After the preparation on mini-SEC, the sEV protein content was determined by BCA protein assays. Interestingly, while protein content of sEVs prepared from ND was low, sEV preparations from HNC patients showed significantly increased protein concentration along with disease progression: higher in early stages I/II and further increased in advanced stages III/IV (p < 0.01; Figure 2A–C). Of note, a total EV protein content decreased after treatment, which could be an early indicator for response to therapy (p < 0.05; Figure 2D).

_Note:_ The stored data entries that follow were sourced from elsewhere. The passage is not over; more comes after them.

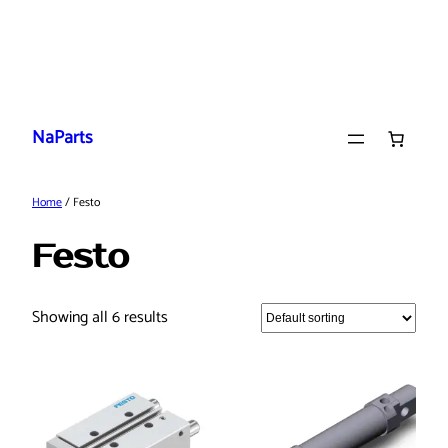
Skip
to
NaParts
content
Home
/ Festo
Festo
Showing all 6 results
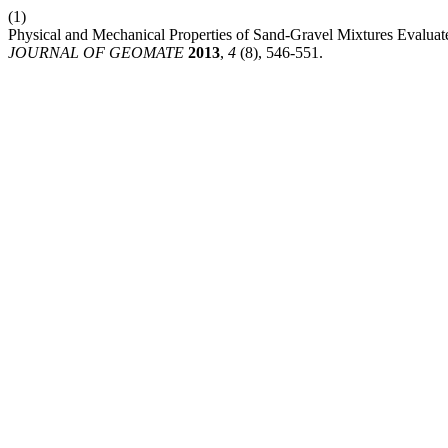
(1)
Physical and Mechanical Properties of Sand-Gravel Mixtures Evalua
JOURNAL OF GEOMATE
2013
,
4
(8), 546-551.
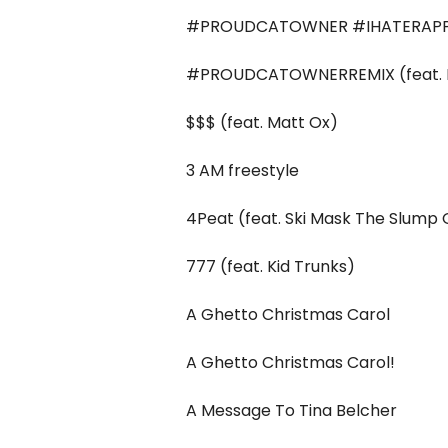
#PROUDCATOWNER #IHATERAPP
#PROUDCATOWNERREMIX (feat. R
$$$ (feat. Matt Ox)
3 AM freestyle
4Peat (feat. Ski Mask The Slump
777 (feat. Kid Trunks)
A Ghetto Christmas Carol
A Ghetto Christmas Carol!
A Message To Tina Belcher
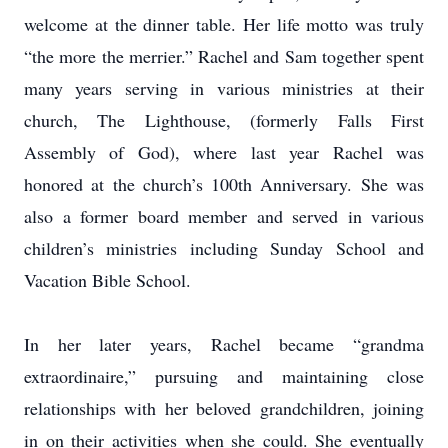
welcome at the dinner table. Her life motto was truly
“the more the merrier.” Rachel and Sam together spent
many years serving in various ministries at their
church, The Lighthouse, (formerly Falls First
Assembly of God), where last year Rachel was
honored at the church’s 100th Anniversary. She was
also a former board member and served in various
children’s ministries including Sunday School and
Vacation Bible School.
In her later years, Rachel became “grandma
extraordinaire,” pursuing and maintaining close
relationships with her beloved grandchildren, joining
in on their activities when she could. She eventually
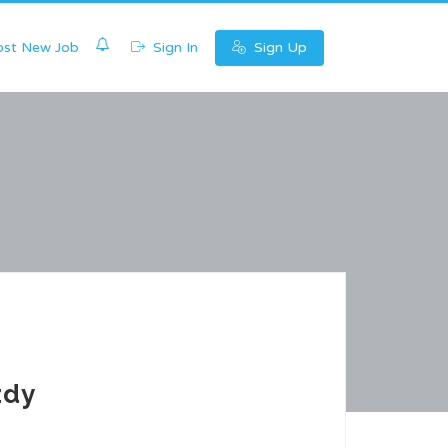
0
st New Job
Sign In
Sign Up
zdy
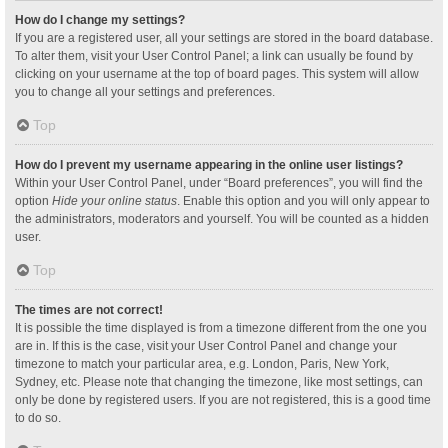
How do I change my settings?
If you are a registered user, all your settings are stored in the board database.
To alter them, visit your User Control Panel; a link can usually be found by
clicking on your username at the top of board pages. This system will allow
you to change all your settings and preferences.
Top
How do I prevent my username appearing in the online user listings?
Within your User Control Panel, under “Board preferences”, you will find the
option
Hide your online status
. Enable this option and you will only appear to
the administrators, moderators and yourself. You will be counted as a hidden
user.
Top
The times are not correct!
It is possible the time displayed is from a timezone different from the one you
are in. If this is the case, visit your User Control Panel and change your
timezone to match your particular area, e.g. London, Paris, New York,
Sydney, etc. Please note that changing the timezone, like most settings, can
only be done by registered users. If you are not registered, this is a good time
to do so.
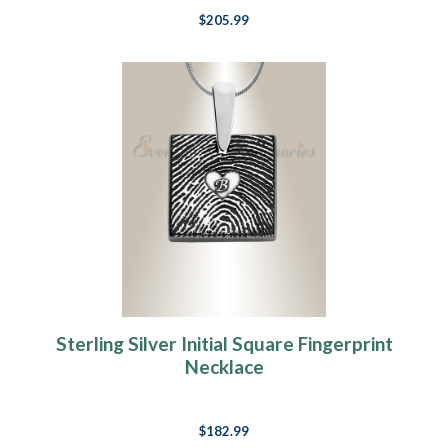
$205.99
Sterling Silver Initial Square Fingerprint
Necklace
$182.99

3.3. Immunomodulatory Surface Markers on sEVs from HNC Patients with Different Tumor Stages
As sEVs are suggested to play a role in immunomodulation during cancer progression, we assessed the expression of immunomodulatory molecules on their surface [8]. Freshly isolated sEVs were captured by CD63-coated streptavidin beads as described previously by Theodoraki et al. [7]. The expression of immunomodulatory cell surface markers, such as PD-1, PD-L1, TGF-β1, Fas, FasL and CD44, was assessed using flow cytometry. Interestingly, while PD-1, Fas and CD44 presented comparable expression levels on captured sEVs between ND and HNC patients (Figure 3A,D,F), PD-L1 expression on sEVs significantly increased during HNC progression (p < 0.05; Figure 3B). TGF-β1 levels on sEVs were significantly elevated in early tumor stages I/II compared to ND, but reduced at advanced tumor stages III/IV (p < 0.01; Figure 3C). Conversely, FasL expression on sEVs is the highest in ND, is decreased in early tumor stages I/II and the lowest in advanced tumor stages III/IV (p < 0.05, Figure 3E).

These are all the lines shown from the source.